Cricket: Changing the skipper won't solve problems

Ross Taylor. Photo by Reuters
Ross Taylor. Photo by Reuters
OPINION: Putting a band-aid on a war wound doesn't stop a soldier from bleeding to death and changing the captain of the New Zealand cricket team won't gloss over the numerous holes in the side.

Forget the test win over Sri Lanka last week. Sure it was great, but it was a flash-in-the-pan effort.

New Zealand's problems run deep and it seems preposterous to think that so much attention is being given to one of the side's most minor issues.

Ross Taylor's field placements and bowling changes have never lost New Zealand a cricket test.

This is also a team who slipped to ninth overnight in the one-day rankings - below Bangladesh.

What is chiefly responsible for the side's downward spiral in recent seasons is their inability to bat for long periods of time in the whites and face up to the fact that taking 20 wickets without a genuine test-quality spinner isn't easy.

They've also employed a roulette wheel selection policy with their wicketkeeper and keep mucking Kane Williamson around in the batting line up.

All of these things are bigger problems than Brendon McCullum's ambitions to captain the side.

New coach Mike Hesson is a well-known supporter of McCullum, which is fine.

But the fact remains that McCullum's ongoing inclusion in the test side as a specialist batsman is only brought about by the lack of depth on the New Zealand domestic front rather than his glistening statistics.

Since November, 2010 - spanning 35 test innings - following on from when McCullum finally got his wish to bat at the top of the order he has made just one test hundred.

During the past 15 tests he has averaged 30.92 with the bat.

If there's an issue that Hesson needs to look in to fixing its getting his favourite pupil to fire with the willow.

Hesson should also find a magic formula to get Martin Guptill to turn his starts in to centuries and find more reliable options at No 5 and 6 in the test line-up or somehow coax Jesse Ryder back to the international fray.

The spin bowling is another aspect that needs to be worked out before Hesson worries about his skipper.

Daniel Vettori wants to keep playing test matches and his retirement from the shorter forms of the game at international level to prolong his career is admirable in theory but flawed in application.

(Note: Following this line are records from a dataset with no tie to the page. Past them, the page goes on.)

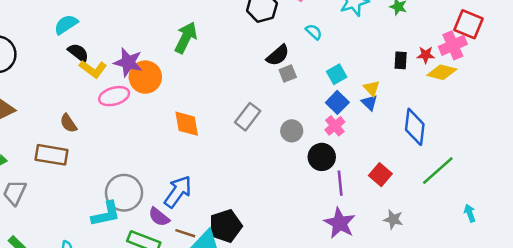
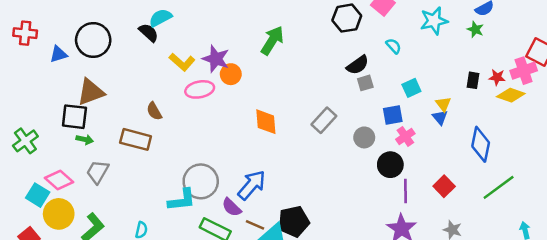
black semicircle: (78, 53) -> (149, 33), moved
orange circle: (145, 77) -> (231, 74), size x0.7
blue square: (337, 102) -> (393, 115), moved, turned 30

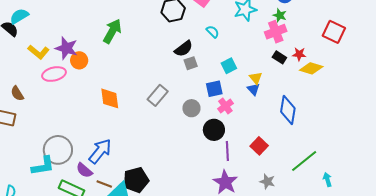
pink cross: (524, 71) -> (276, 32), moved
black rectangle: (473, 80) -> (279, 57), turned -64
green line: (499, 187) -> (304, 161), moved

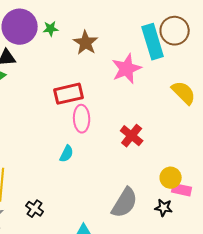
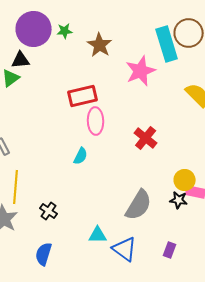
black star: (164, 208) -> (179, 200), moved

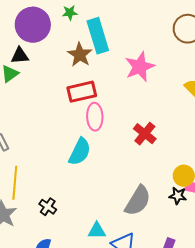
green star: (65, 31) -> (70, 13), moved
cyan rectangle: (167, 44) -> (98, 36), moved
brown star: (100, 45) -> (80, 55), moved
cyan semicircle: (81, 156) -> (80, 152), size x1.6

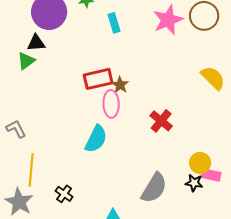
cyan rectangle: (98, 36) -> (114, 23), size x0.6
brown star: (80, 55) -> (120, 85), moved, size x0.7
pink star: (140, 67) -> (168, 20), moved

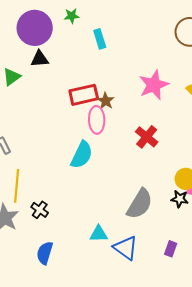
pink star: (168, 20) -> (154, 85), moved
black triangle: (36, 43) -> (40, 59), moved
black cross: (64, 194) -> (40, 210), moved

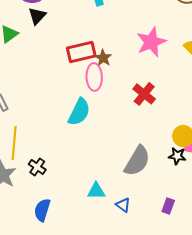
black triangle: (40, 59) -> (37, 16), turned -42
blue triangle: (126, 248) -> (123, 205), size x0.6

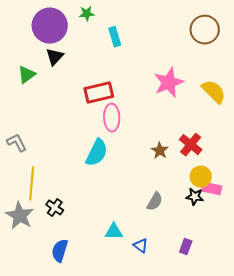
brown star: (103, 58) -> (160, 151), moved
red cross: (144, 94) -> (191, 145), moved
gray semicircle: (137, 161) -> (155, 202), size x0.6

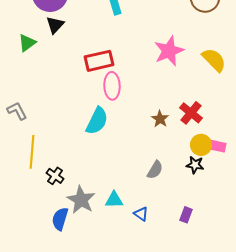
pink rectangle: (212, 189) -> (216, 146), moved
gray star: (20, 216) -> (81, 200), moved

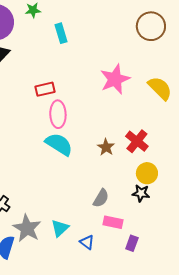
red rectangle: (99, 61) -> (45, 89), size x0.7
cyan semicircle: (97, 121) -> (59, 144), moved, turned -84
pink rectangle: (216, 146) -> (113, 222), moved
cyan triangle: (114, 200) -> (60, 228), turned -42

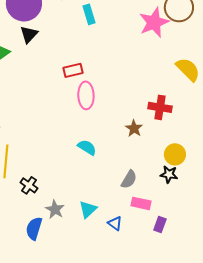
pink star: (115, 79) -> (154, 22), moved
red cross: (137, 141) -> (160, 107), moved, turned -30
cyan semicircle: (59, 144) -> (87, 147), moved, size x0.7
gray star: (27, 228) -> (55, 209), size x0.7

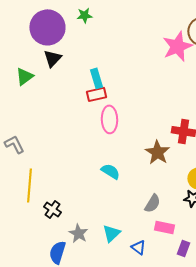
cyan rectangle: (89, 14) -> (96, 78), moved
brown star: (134, 128) -> (157, 152), size x1.4

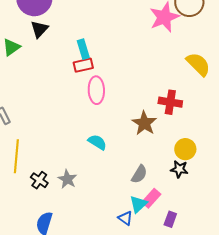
pink rectangle: (164, 227) -> (151, 198), turned -60
gray star: (78, 233) -> (67, 179), moved
cyan triangle: (111, 233) -> (138, 204), moved

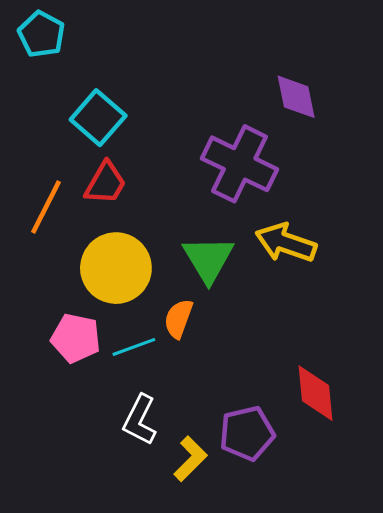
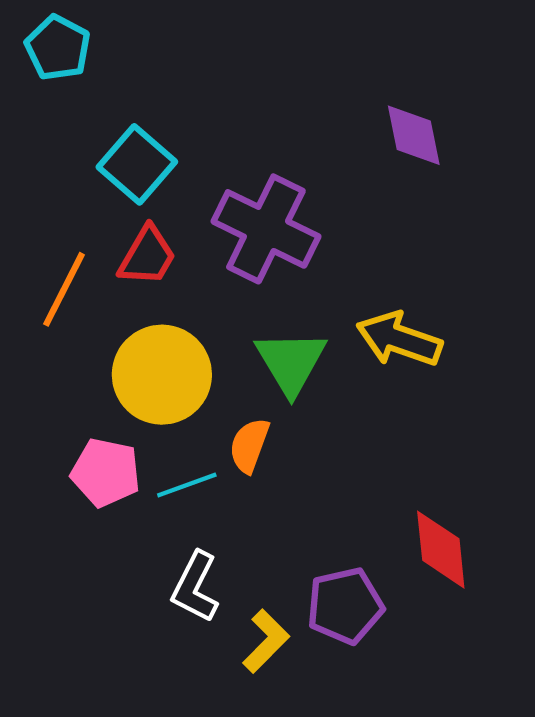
purple cross: (240, 164) -> (266, 229), moved

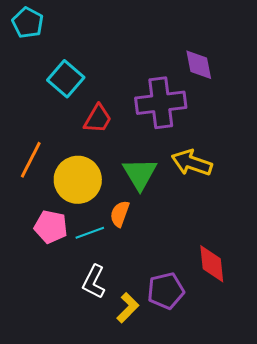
purple cross: (266, 229) -> (161, 103), moved, turned -33
red trapezoid: (147, 256) -> (98, 119), moved
orange line: (64, 289) -> (31, 160), moved

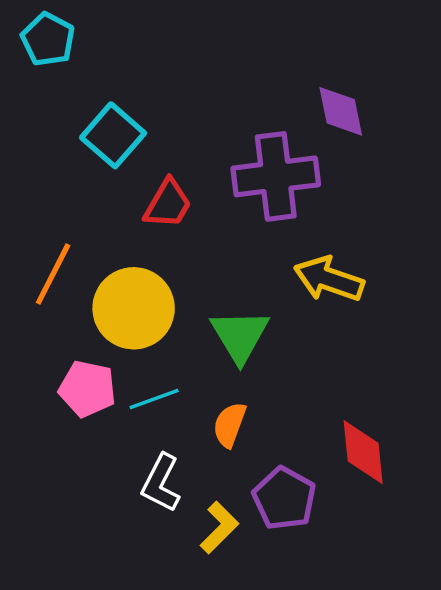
green triangle: (140, 174) -> (240, 336), moved
orange semicircle: (120, 214) -> (230, 425), moved
purple pentagon: (166, 291) -> (284, 498), turned -30

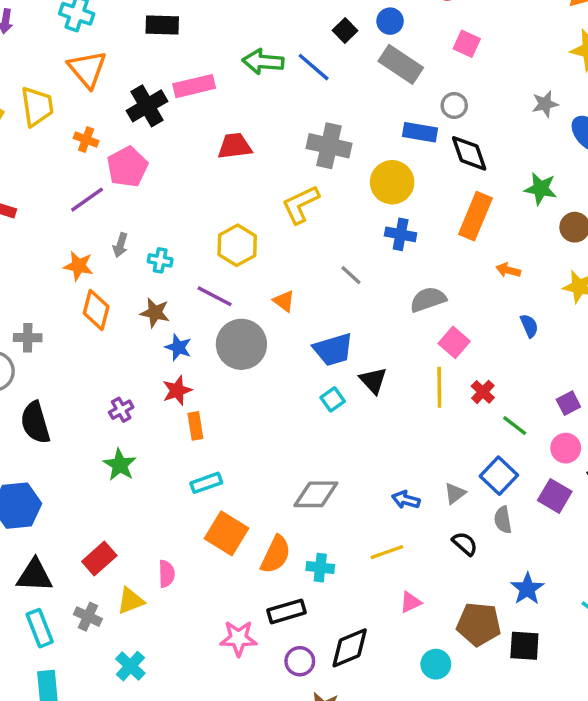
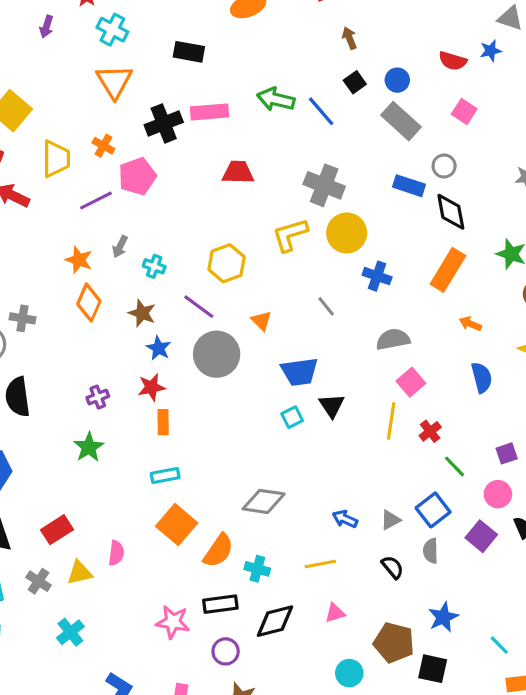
yellow trapezoid: (37, 106) -> (56, 159), moved
yellow circle: (392, 182) -> (347, 233), moved
blue semicircle: (529, 326) -> (482, 377), size x1.4
black diamond: (350, 648) -> (275, 621), moved

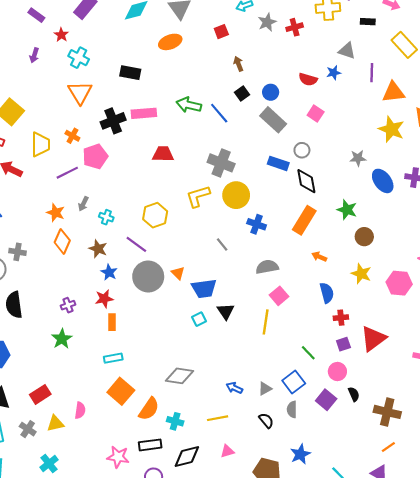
orange triangle: (261, 321) -> (178, 273), moved
red cross: (430, 431) -> (341, 318), moved, turned 32

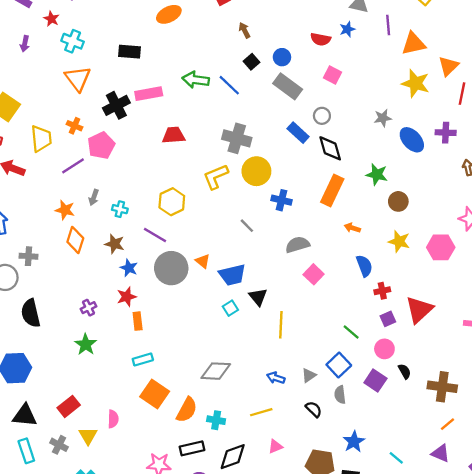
blue rectangle: (278, 163) -> (298, 133), turned 30
yellow line: (266, 322) -> (281, 325), moved
yellow triangle: (55, 423) -> (88, 436), turned -42

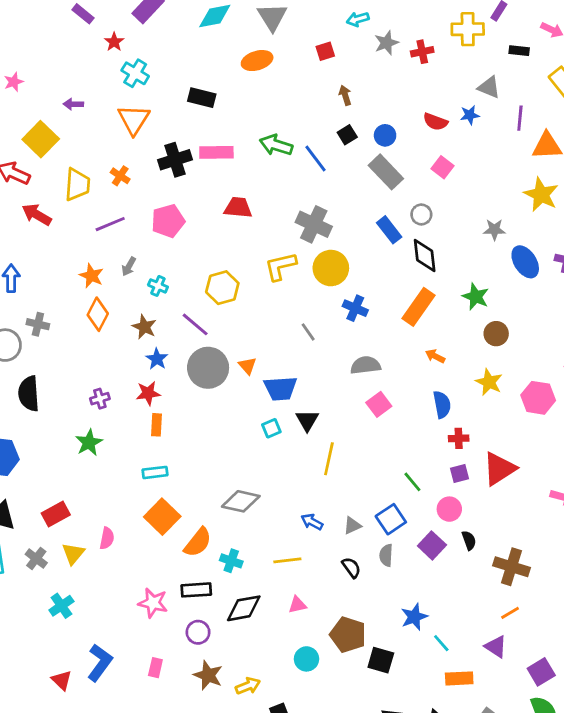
purple arrow: (25, 44) -> (73, 104), moved, turned 70
pink pentagon: (101, 145) -> (168, 221), moved
blue star: (354, 442) -> (414, 617), moved

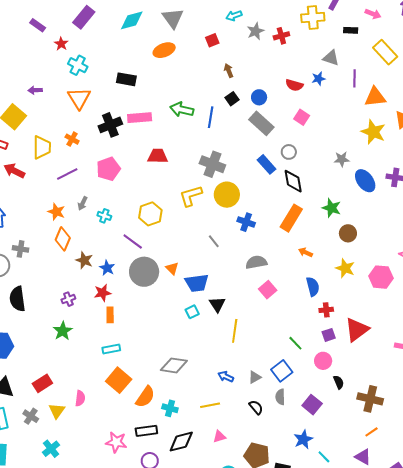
blue line: (316, 159) -> (211, 117), turned 50
brown star: (144, 327) -> (84, 260), moved
purple square: (432, 545) -> (312, 405), moved

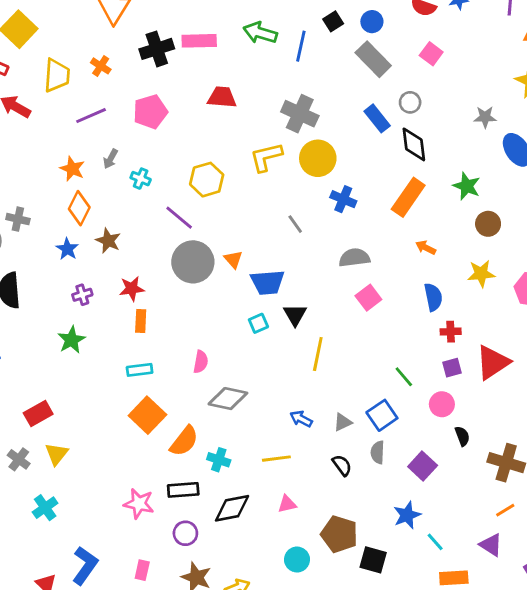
blue star: (107, 268) -> (67, 249), moved
yellow star: (345, 268) -> (481, 274), turned -30
pink semicircle: (80, 398) -> (201, 362), moved

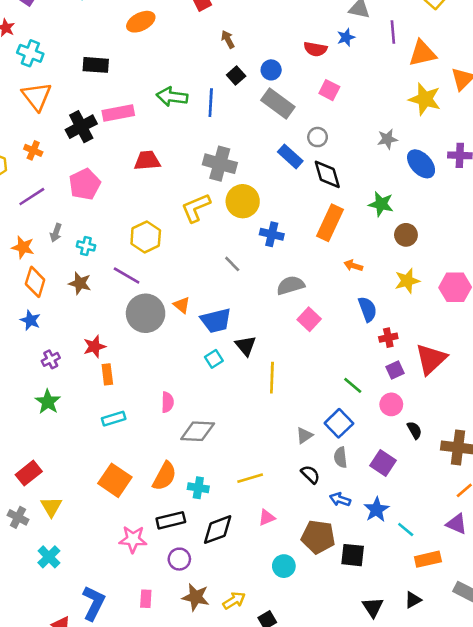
brown star: (108, 241) -> (80, 283), moved
orange square: (147, 415) -> (115, 480), moved
blue arrow: (301, 419) -> (340, 500), moved

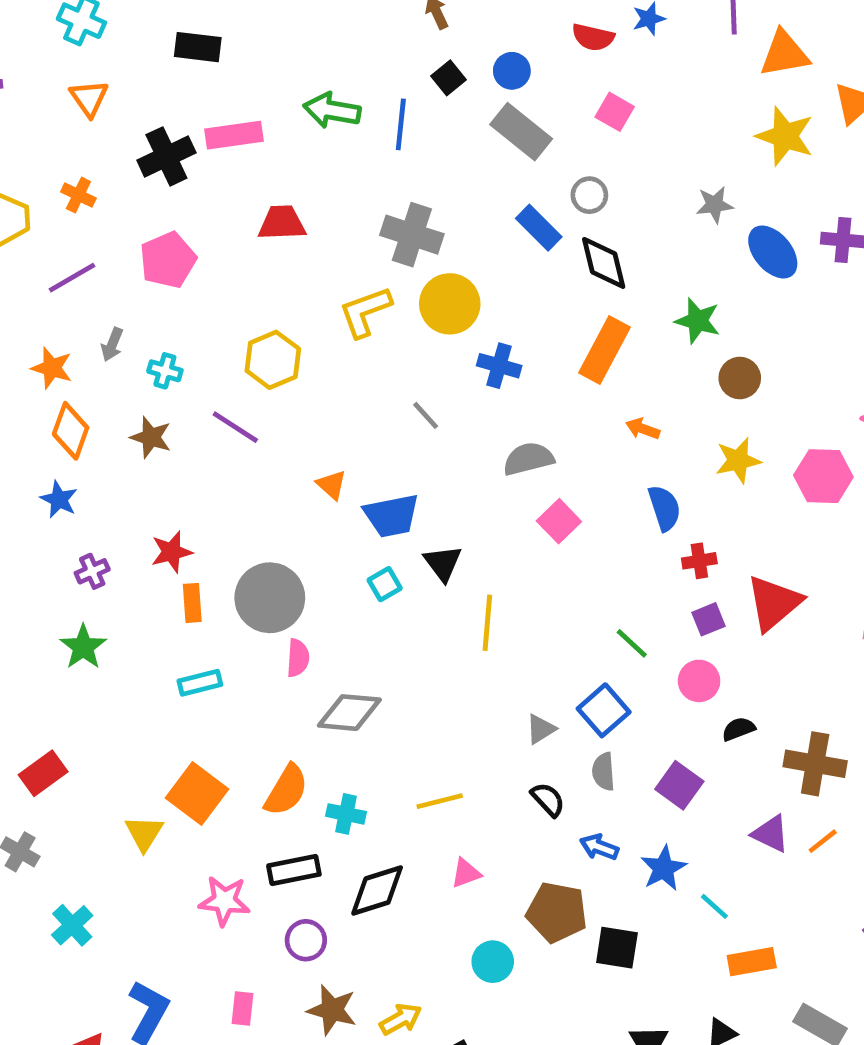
orange triangle: (37, 96) -> (89, 98), size x0.7
gray circle: (146, 313) -> (270, 598), moved
black semicircle: (414, 430) -> (738, 729), turned -84
yellow triangle: (51, 507) -> (144, 833), moved
purple triangle: (457, 524) -> (771, 834), moved

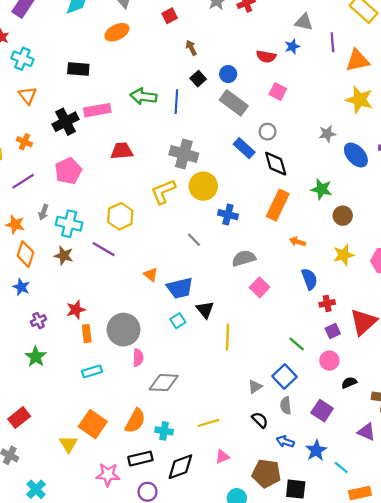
cyan cross: (165, 371) -> (69, 224), size x1.6

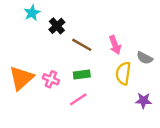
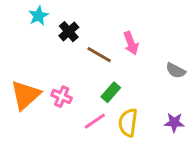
pink arrow: (115, 45) -> (131, 43), moved
yellow semicircle: (123, 73) -> (128, 123), moved
green rectangle: (82, 74) -> (111, 92), moved, turned -42

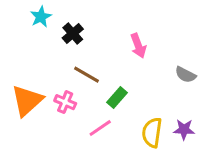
brown line: (99, 55) -> (87, 75), moved
yellow semicircle: (128, 123) -> (152, 133), moved

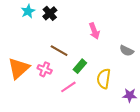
black cross: (73, 34) -> (50, 13), moved
purple star: (184, 130) -> (130, 95), moved
yellow semicircle: (152, 133) -> (104, 79), moved

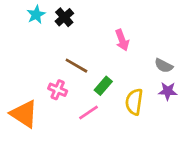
orange triangle: (19, 68) -> (24, 114), moved, turned -45
purple star: (130, 95) -> (168, 91), moved

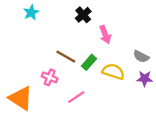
black cross: (64, 17) -> (83, 15), moved
green rectangle: (103, 86) -> (89, 62), moved
yellow semicircle: (134, 102) -> (113, 72), moved, turned 100

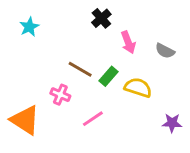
cyan star: (31, 13) -> (29, 27), moved
gray semicircle: (141, 57) -> (165, 51), moved
purple star: (145, 79) -> (172, 123), moved

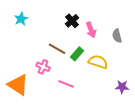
black cross: (101, 18) -> (72, 21), moved
gray semicircle: (165, 51) -> (117, 36), turned 48
pink line: (93, 119) -> (66, 84), turned 56

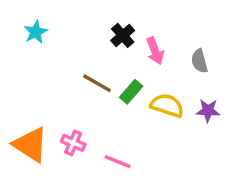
pink cross: (43, 67) -> (73, 143), moved
pink line: (66, 84) -> (118, 162), moved
purple star: (122, 87) -> (208, 111), moved

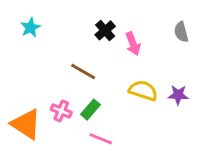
gray semicircle: (199, 61) -> (181, 32), moved
green rectangle: (131, 92) -> (90, 110), moved
pink cross: (73, 143) -> (61, 111), moved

Following his numerous back injuries and action changes, he has become far less efficient as a wicket-taking test bowler.

During the past three years he has taken 49 wickets at an average of 40.81 (his career mark is 34.42), while his strike rate has ballooned to one wicket per 102 balls compared to his career figure of 80.

Vettori's numbers in the one-day game were actually on the improve before he pulled the pin after the 2011 World Cup and you'd be a brave coach to cut the champion left-armer loose but his desire to be the side's premier test spinner is holding the team to ransom.

The 33-year-old could make the test side - at a stretch - as their second spinner and bat at No 6 but if he is unavailable for the upcoming tour to South Africa due to injury more time needs to be put in to Todd Astle; Jeetan Patel isn't the answer.

Williamson also needs to be given clearer direction about what he should be contributing to the team.

Having him in the Twenty20 line-up as an insurance policy to steady the ship if the top order fails is flawed logic and he should be left to concentrate on his ability to bat at No 3 in the test side and play from No 5 in the one-day unit.

As for the wicketkeeping debacle, Kruger van Wyk's days must be numbered. Pick BJ Watling and stick with him.